| What you have to do |
Examine each line of the listing below. Copy those in which the string "said" appears.

| Exercise materials |

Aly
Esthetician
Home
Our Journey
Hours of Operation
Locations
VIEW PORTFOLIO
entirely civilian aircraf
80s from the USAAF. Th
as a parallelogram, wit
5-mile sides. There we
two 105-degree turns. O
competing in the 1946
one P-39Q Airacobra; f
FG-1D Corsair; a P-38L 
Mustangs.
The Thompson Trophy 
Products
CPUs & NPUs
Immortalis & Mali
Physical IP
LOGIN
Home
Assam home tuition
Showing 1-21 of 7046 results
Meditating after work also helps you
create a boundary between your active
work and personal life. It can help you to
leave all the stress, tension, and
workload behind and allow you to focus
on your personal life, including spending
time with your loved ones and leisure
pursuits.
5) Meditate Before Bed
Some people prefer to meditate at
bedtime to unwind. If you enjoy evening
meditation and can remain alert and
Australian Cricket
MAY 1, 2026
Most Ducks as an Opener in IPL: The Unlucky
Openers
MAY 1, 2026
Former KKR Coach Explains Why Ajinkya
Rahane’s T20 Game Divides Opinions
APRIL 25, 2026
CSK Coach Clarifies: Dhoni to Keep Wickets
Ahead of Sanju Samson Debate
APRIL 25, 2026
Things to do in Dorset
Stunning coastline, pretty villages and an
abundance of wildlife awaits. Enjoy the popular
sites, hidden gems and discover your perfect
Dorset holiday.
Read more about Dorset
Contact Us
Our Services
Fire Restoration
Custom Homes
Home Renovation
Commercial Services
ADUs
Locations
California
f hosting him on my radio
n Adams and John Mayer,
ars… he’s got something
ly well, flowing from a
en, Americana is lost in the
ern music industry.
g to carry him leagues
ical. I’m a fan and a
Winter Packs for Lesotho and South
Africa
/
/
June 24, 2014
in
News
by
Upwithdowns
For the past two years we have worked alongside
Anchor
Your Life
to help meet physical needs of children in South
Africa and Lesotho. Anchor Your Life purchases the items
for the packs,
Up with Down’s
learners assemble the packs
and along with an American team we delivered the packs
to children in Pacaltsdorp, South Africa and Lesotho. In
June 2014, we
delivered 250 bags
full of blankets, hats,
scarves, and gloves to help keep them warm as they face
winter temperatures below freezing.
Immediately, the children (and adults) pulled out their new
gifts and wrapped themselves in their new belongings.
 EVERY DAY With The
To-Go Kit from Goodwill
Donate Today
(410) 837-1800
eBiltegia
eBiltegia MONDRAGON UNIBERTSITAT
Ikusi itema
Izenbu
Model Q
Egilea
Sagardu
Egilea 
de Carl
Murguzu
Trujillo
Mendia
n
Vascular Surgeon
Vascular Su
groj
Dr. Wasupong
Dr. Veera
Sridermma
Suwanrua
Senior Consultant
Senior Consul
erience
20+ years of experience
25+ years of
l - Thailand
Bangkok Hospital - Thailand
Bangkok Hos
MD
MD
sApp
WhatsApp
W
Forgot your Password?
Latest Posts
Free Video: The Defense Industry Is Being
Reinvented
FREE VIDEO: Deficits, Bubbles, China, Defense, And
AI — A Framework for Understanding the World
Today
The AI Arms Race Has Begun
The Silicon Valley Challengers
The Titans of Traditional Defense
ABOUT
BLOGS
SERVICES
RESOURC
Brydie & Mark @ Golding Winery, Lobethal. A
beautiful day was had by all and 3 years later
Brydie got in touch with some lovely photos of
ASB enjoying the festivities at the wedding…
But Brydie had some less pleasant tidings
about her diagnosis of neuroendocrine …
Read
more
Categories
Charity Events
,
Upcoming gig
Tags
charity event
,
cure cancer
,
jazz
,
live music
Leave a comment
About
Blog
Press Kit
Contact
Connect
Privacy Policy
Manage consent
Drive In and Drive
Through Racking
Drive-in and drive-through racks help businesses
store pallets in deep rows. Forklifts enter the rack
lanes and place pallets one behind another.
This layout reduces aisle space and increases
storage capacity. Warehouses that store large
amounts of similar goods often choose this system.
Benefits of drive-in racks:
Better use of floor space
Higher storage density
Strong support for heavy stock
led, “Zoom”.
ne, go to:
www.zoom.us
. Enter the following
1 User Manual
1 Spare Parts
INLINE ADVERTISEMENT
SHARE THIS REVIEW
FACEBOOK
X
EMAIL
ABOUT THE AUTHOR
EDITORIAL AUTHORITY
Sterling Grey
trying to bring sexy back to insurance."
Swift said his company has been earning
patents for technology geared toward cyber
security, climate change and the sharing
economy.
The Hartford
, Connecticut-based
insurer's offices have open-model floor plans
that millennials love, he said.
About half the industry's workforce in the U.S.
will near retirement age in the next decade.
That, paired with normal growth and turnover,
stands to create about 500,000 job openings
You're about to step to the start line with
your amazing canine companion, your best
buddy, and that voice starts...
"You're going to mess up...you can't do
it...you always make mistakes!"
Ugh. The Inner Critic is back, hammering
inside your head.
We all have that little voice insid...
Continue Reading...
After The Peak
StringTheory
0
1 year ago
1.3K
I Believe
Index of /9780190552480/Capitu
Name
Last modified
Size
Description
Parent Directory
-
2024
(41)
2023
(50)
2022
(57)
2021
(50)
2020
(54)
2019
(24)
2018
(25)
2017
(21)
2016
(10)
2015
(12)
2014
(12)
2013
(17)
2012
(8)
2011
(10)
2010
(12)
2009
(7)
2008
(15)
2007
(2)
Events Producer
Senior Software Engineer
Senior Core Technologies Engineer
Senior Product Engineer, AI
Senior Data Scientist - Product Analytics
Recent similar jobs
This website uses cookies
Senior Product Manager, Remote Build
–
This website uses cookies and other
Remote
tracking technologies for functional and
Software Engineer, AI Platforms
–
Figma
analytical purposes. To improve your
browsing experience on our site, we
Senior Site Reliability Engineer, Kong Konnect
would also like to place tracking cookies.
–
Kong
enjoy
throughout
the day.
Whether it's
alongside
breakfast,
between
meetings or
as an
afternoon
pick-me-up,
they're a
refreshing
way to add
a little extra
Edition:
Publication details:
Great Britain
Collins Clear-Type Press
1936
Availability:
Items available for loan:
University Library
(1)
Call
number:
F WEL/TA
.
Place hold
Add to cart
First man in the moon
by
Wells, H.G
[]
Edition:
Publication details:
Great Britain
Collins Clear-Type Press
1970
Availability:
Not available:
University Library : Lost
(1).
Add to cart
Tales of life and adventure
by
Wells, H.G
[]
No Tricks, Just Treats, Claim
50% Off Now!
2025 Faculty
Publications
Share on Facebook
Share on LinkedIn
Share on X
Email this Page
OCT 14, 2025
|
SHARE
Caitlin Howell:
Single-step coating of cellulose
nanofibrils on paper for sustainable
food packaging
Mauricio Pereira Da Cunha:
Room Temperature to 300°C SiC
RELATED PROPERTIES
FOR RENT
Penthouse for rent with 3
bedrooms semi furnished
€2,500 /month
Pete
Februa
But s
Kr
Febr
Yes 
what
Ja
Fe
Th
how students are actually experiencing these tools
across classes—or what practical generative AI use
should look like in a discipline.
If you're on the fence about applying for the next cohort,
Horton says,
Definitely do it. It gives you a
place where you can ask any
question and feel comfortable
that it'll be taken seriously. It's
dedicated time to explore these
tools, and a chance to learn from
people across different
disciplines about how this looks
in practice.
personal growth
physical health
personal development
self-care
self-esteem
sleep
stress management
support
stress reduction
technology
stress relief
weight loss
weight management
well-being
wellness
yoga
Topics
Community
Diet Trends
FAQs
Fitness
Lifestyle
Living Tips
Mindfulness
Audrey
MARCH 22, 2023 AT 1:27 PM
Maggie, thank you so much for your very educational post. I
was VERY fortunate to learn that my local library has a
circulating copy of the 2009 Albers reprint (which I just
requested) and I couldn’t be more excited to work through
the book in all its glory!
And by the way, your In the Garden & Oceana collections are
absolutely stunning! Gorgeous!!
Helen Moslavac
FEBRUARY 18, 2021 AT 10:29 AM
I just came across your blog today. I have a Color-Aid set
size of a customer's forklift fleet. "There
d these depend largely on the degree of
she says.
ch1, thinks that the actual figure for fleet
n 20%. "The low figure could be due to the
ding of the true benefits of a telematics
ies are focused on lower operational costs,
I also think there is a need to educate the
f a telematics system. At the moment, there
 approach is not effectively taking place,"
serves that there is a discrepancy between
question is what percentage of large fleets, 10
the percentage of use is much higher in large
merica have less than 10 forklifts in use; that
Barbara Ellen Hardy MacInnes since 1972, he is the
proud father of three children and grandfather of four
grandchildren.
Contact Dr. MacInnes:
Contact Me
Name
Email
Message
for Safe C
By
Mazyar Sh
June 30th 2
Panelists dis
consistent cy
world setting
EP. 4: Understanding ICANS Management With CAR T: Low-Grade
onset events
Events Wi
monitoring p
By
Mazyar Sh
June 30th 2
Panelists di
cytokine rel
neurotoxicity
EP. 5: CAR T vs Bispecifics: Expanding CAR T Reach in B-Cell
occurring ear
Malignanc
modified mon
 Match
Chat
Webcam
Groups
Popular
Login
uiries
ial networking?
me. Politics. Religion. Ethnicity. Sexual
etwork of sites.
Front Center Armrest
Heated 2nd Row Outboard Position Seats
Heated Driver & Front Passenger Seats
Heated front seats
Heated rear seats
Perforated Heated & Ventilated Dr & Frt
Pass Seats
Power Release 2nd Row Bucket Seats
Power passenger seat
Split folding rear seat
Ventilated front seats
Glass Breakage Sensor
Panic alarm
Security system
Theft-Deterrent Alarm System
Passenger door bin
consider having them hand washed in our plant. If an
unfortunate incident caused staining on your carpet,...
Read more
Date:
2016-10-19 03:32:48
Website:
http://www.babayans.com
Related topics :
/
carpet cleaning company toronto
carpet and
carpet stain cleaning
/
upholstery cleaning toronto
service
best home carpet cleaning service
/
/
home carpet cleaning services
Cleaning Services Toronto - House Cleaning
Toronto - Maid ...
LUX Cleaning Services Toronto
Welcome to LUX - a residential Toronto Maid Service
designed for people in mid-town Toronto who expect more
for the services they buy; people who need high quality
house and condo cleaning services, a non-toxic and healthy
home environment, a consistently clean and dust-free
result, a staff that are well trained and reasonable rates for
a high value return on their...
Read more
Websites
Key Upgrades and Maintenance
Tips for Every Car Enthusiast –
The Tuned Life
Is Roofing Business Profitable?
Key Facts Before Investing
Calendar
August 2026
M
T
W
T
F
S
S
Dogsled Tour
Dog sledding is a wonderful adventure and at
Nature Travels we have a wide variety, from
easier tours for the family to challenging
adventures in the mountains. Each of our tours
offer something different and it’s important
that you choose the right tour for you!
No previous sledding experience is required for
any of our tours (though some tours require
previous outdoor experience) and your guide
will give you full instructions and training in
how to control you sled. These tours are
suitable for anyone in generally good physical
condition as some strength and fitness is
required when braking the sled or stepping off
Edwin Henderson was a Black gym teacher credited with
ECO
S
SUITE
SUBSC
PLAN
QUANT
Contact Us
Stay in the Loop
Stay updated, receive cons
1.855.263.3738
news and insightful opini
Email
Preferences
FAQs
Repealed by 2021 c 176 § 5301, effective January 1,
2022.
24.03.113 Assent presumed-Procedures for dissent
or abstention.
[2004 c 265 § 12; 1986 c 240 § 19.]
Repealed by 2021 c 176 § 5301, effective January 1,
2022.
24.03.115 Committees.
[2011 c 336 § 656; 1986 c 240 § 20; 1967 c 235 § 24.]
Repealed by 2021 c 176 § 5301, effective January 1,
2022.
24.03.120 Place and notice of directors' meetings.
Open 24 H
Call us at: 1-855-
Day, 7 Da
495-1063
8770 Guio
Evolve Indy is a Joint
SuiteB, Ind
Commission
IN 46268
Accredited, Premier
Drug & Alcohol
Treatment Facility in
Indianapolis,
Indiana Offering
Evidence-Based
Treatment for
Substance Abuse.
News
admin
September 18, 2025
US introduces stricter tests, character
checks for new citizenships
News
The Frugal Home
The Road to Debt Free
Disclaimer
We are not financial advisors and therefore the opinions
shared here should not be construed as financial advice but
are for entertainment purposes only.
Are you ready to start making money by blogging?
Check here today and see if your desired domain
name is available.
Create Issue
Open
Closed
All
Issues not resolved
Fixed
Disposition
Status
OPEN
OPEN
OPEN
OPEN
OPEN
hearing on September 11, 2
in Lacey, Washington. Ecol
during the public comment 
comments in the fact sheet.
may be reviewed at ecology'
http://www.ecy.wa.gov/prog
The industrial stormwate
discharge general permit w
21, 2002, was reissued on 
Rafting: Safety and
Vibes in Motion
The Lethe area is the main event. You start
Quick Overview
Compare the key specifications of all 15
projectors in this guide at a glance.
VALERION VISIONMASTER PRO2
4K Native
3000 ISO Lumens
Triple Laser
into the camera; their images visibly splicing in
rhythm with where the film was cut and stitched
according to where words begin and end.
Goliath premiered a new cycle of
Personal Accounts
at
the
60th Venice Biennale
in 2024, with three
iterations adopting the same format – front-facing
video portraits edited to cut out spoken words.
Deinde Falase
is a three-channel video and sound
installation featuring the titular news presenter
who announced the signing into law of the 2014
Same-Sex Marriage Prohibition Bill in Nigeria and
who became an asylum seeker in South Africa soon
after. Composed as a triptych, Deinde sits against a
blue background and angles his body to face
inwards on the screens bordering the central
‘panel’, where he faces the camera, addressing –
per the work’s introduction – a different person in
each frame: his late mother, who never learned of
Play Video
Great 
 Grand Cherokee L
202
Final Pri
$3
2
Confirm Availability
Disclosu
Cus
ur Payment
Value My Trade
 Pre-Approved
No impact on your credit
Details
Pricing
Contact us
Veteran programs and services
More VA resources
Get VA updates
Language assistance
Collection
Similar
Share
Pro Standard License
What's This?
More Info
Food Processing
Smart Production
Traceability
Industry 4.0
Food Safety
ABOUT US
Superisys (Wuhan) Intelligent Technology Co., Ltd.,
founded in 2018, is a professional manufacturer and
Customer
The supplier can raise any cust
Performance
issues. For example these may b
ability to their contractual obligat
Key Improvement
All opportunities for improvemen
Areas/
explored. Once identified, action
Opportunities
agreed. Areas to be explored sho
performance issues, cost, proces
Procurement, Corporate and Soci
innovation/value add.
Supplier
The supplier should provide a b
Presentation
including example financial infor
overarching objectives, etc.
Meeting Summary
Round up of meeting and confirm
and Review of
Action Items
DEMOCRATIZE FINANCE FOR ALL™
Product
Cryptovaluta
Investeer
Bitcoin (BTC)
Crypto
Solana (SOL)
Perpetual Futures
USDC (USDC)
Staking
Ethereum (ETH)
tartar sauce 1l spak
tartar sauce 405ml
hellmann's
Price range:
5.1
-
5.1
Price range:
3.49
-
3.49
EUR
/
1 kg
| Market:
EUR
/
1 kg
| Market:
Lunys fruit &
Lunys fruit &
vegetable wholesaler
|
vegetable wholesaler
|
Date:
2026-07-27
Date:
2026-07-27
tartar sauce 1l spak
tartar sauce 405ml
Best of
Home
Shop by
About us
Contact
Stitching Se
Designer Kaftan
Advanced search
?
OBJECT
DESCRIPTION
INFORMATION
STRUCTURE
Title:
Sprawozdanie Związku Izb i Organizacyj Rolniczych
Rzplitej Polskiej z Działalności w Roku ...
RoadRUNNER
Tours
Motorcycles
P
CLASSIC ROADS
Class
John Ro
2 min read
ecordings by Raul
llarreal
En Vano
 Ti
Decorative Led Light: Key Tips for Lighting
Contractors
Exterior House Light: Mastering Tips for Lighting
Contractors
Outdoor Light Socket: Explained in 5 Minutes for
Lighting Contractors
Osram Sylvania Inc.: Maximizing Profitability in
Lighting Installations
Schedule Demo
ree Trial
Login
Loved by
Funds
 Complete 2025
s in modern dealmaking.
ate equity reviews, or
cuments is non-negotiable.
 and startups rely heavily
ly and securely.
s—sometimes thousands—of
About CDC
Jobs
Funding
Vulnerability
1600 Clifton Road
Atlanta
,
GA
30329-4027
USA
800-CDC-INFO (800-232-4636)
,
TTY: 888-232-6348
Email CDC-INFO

| Your solution |
Swift said his company has been earning
that millennials love, he said.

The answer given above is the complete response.